They'd been booked 45 minutes later but were seeing if there was a spare table sooner.
Quickly sizing up the situation, she says the victim wasn't breathing when she got to her.
As she started CPR, she asked staff if they had a defibrillator.
"They're like, 'no', and I'm like, 'find one'."
Ratana instructed a waiter, Angus Sydney, to hot-foot it to nearby Life Pharmacy Wilkinsons.
McKenzie: "My husband was standing at the door and he just said, 'one of those young kids sprinted for his life, literally'."
Sydney managed to borrow a defibrillator from the pharmacy, and went back to the restaurant with a pharmacist in tow.
McKenzie, helped by another waiter, Natassja Kerr, deployed the defibrillator, which successfully shocked the victim back to life.
McKenzie says she'd spent "a good five minutes-plus" trying to revive the diner, "which is a relatively long time".
"I honestly did think we'd lost her.
"But she came round and she knew her name, she knew where she was, and all those things, so it was pretty incredible, really."
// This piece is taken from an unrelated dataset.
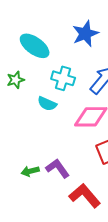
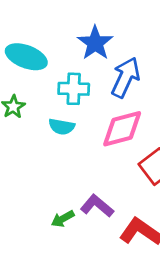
blue star: (85, 34) -> (95, 43), moved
She was then taken away by ambulance staff, and is recovering, it's understood, in Dunedin Hospital.
McKenzie, who modestly says others could have done what she did, says "the guys in the restaurant were incredible, they did all the right things".
Ratana adds: "I'm just proud of all the team, really.
"Obviously we're all over the moon she's going to be okay."
Restaurant owner Karen Hattaway, who arrived just as the diner was being taken away, says she couldn't thank McKenzie enough, and happily shouted her a meal.
"One human being saving another one — I just said to her, 'wow, so grateful'.
"My guys were quite emotional afterwards, and I sat them down and gave them a beer and said, 'well done'.
"I just said to them, 'you're rock stars, guys'.
"They kept their cool, they were very professional and just did exactly what they were told.
"They were doing stuff that, you know, would make most people cringe — it takes courage to do that and not to shun responsibility."
Hattaway says she and a business neighbour plan to buy a defibrillator to share between their premises.
"I think it's something we perhaps all should be looking at."